Records »
**********

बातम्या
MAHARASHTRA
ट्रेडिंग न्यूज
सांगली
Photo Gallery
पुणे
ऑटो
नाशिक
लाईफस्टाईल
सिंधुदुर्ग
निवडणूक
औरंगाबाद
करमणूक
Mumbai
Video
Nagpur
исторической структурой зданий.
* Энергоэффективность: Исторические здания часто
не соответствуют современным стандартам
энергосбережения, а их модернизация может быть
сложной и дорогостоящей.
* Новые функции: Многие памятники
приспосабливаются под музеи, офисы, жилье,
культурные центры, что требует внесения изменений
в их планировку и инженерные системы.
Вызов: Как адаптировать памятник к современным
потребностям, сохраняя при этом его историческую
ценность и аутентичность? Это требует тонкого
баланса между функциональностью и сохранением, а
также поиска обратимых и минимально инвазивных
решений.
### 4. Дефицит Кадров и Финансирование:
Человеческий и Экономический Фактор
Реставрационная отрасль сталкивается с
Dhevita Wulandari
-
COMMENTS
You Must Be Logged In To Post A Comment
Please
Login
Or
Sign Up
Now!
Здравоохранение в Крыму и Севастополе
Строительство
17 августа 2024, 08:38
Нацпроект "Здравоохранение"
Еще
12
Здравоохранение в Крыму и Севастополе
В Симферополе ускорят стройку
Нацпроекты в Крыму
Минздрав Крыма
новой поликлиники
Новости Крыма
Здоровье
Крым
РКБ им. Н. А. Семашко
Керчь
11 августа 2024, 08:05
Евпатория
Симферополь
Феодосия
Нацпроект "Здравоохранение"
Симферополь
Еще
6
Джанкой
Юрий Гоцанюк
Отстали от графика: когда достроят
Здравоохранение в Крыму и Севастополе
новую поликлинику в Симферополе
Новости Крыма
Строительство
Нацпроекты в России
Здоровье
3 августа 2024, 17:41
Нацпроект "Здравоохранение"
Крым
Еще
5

**********

Exercise » Each line from the top of the records through the one with "потребностям, сохраняя при" should be returned exactly. Leave out everything else.

Exercise output »
बातम्या
MAHARASHTRA
ट्रेडिंग न्यूज
सांगली
Photo Gallery
पुणे
ऑटो
नाशिक
लाईफस्टाईल
सिंधुदुर्ग
निवडणूक
औरंगाबाद
करमणूक
Mumbai
Video
Nagpur
исторической структурой зданий.
* Энергоэффективность: Исторические здания часто
не соответствуют современным стандартам
энергосбережения, а их модернизация может быть
сложной и дорогостоящей.
* Новые функции: Многие памятники
приспосабливаются под музеи, офисы, жилье,
культурные центры, что требует внесения изменений
в их планировку и инженерные системы.
Вызов: Как адаптировать памятник к современным
потребностям, сохраняя при этом его историческую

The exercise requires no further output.